_AVAILABLE DATA_:
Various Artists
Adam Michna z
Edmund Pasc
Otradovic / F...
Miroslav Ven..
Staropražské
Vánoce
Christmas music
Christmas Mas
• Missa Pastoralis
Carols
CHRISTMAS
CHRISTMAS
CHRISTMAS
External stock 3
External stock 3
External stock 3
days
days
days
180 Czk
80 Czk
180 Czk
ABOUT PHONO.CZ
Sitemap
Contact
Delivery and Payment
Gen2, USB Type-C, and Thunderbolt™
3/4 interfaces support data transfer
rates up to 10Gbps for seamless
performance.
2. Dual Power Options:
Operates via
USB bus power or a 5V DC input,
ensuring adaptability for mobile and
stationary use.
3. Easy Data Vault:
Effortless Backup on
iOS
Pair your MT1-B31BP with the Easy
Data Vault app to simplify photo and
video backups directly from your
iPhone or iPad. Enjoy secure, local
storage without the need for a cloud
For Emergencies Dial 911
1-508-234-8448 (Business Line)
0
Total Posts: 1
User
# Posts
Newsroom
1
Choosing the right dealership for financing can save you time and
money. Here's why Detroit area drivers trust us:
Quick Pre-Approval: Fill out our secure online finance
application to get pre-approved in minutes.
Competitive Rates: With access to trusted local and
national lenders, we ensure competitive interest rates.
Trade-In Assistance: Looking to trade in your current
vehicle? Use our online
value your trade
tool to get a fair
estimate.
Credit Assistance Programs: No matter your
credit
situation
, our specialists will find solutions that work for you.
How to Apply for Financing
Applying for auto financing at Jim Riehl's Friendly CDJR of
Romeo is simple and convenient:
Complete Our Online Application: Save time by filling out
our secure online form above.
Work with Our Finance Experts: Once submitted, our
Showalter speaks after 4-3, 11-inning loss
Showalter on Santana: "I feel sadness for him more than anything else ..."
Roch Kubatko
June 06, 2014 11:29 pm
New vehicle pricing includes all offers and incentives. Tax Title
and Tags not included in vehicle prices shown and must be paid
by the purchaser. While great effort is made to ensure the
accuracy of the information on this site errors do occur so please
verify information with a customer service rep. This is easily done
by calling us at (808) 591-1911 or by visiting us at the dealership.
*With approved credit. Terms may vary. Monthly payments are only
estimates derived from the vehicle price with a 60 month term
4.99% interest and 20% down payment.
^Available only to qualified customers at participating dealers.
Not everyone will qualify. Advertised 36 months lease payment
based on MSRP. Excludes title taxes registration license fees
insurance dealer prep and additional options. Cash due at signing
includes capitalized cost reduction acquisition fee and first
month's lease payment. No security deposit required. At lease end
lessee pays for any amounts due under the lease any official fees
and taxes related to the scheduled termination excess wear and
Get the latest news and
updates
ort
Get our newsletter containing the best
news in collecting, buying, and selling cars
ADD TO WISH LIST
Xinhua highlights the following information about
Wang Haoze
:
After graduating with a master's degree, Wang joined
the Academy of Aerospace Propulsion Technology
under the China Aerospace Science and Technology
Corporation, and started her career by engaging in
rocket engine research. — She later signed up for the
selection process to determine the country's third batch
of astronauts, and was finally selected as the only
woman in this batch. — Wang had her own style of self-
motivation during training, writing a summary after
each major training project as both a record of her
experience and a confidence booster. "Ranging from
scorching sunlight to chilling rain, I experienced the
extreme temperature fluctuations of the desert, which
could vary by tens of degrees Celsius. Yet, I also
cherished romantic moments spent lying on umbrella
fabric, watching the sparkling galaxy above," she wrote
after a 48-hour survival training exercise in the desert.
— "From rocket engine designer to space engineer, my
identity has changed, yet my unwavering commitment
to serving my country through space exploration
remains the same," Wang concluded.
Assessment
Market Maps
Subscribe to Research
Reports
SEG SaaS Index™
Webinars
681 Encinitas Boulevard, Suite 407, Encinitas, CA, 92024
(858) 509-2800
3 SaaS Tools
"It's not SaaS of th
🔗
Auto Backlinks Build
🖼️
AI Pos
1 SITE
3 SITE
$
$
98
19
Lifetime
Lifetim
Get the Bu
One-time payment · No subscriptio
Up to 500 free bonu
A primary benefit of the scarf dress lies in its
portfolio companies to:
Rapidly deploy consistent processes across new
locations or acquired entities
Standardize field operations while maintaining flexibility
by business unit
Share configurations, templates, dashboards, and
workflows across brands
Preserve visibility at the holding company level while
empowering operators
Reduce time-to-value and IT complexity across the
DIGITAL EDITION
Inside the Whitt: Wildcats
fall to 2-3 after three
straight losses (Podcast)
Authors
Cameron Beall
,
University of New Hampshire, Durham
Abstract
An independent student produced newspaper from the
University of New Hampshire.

_WHAT IS NEEDED_: In your answer, print every entry exactly as it appears.

_YOUR RESPONSE_:
Various Artists
Adam Michna z
Edmund Pasc
Otradovic / F...
Miroslav Ven..
Staropražské
Vánoce
Christmas music
Christmas Mas
• Missa Pastoralis
Carols
CHRISTMAS
CHRISTMAS
CHRISTMAS
External stock 3
External stock 3
External stock 3
days
days
days
180 Czk
80 Czk
180 Czk
ABOUT PHONO.CZ
Sitemap
Contact
Delivery and Payment
Gen2, USB Type-C, and Thunderbolt™
3/4 interfaces support data transfer
rates up to 10Gbps for seamless
performance.
2. Dual Power Options:
Operates via
USB bus power or a 5V DC input,
ensuring adaptability for mobile and
stationary use.
3. Easy Data Vault:
Effortless Backup on
iOS
Pair your MT1-B31BP with the Easy
Data Vault app to simplify photo and
video backups directly from your
iPhone or iPad. Enjoy secure, local
storage without the need for a cloud
For Emergencies Dial 911
1-508-234-8448 (Business Line)
0
Total Posts: 1
User
# Posts
Newsroom
1
Choosing the right dealership for financing can save you time and
money. Here's why Detroit area drivers trust us:
Quick Pre-Approval: Fill out our secure online finance
application to get pre-approved in minutes.
Competitive Rates: With access to trusted local and
national lenders, we ensure competitive interest rates.
Trade-In Assistance: Looking to trade in your current
vehicle? Use our online
value your trade
tool to get a fair
estimate.
Credit Assistance Programs: No matter your
credit
situation
, our specialists will find solutions that work for you.
How to Apply for Financing
Applying for auto financing at Jim Riehl's Friendly CDJR of
Romeo is simple and convenient:
Complete Our Online Application: Save time by filling out
our secure online form above.
Work with Our Finance Experts: Once submitted, our
Showalter speaks after 4-3, 11-inning loss
Showalter on Santana: "I feel sadness for him more than anything else ..."
Roch Kubatko
June 06, 2014 11:29 pm
New vehicle pricing includes all offers and incentives. Tax Title
and Tags not included in vehicle prices shown and must be paid
by the purchaser. While great effort is made to ensure the
accuracy of the information on this site errors do occur so please
verify information with a customer service rep. This is easily done
by calling us at (808) 591-1911 or by visiting us at the dealership.
*With approved credit. Terms may vary. Monthly payments are only
estimates derived from the vehicle price with a 60 month term
4.99% interest and 20% down payment.
^Available only to qualified customers at participating dealers.
Not everyone will qualify. Advertised 36 months lease payment
based on MSRP. Excludes title taxes registration license fees
insurance dealer prep and additional options. Cash due at signing
includes capitalized cost reduction acquisition fee and first
month's lease payment. No security deposit required. At lease end
lessee pays for any amounts due under the lease any official fees
and taxes related to the scheduled termination excess wear and
Get the latest news and
updates
ort
Get our newsletter containing the best
news in collecting, buying, and selling cars
ADD TO WISH LIST
Xinhua highlights the following information about
Wang Haoze
:
After graduating with a master's degree, Wang joined
the Academy of Aerospace Propulsion Technology
under the China Aerospace Science and Technology
Corporation, and started her career by engaging in
rocket engine research. — She later signed up for the
selection process to determine the country's third batch
of astronauts, and was finally selected as the only
woman in this batch. — Wang had her own style of self-
motivation during training, writing a summary after
each major training project as both a record of her
experience and a confidence booster. "Ranging from
scorching sunlight to chilling rain, I experienced the
extreme temperature fluctuations of the desert, which
could vary by tens of degrees Celsius. Yet, I also
cherished romantic moments spent lying on umbrella
fabric, watching the sparkling galaxy above," she wrote
after a 48-hour survival training exercise in the desert.
— "From rocket engine designer to space engineer, my
identity has changed, yet my unwavering commitment
to serving my country through space exploration
remains the same," Wang concluded.
Assessment
Market Maps
Subscribe to Research
Reports
SEG SaaS Index™
Webinars
681 Encinitas Boulevard, Suite 407, Encinitas, CA, 92024
(858) 509-2800
3 SaaS Tools
"It's not SaaS of th
🔗
Auto Backlinks Build
🖼️
AI Pos
1 SITE
3 SITE
$
$
98
19
Lifetime
Lifetim
Get the Bu
One-time payment · No subscriptio
Up to 500 free bonu
A primary benefit of the scarf dress lies in its
portfolio companies to:
Rapidly deploy consistent processes across new
locations or acquired entities
Standardize field operations while maintaining flexibility
by business unit
Share configurations, templates, dashboards, and
workflows across brands
Preserve visibility at the holding company level while
empowering operators
Reduce time-to-value and IT complexity across the
DIGITAL EDITION
Inside the Whitt: Wildcats
fall to 2-3 after three
straight losses (Podcast)
Authors
Cameron Beall
,
University of New Hampshire, Durham
Abstract
An independent student produced newspaper from the
University of New Hampshire.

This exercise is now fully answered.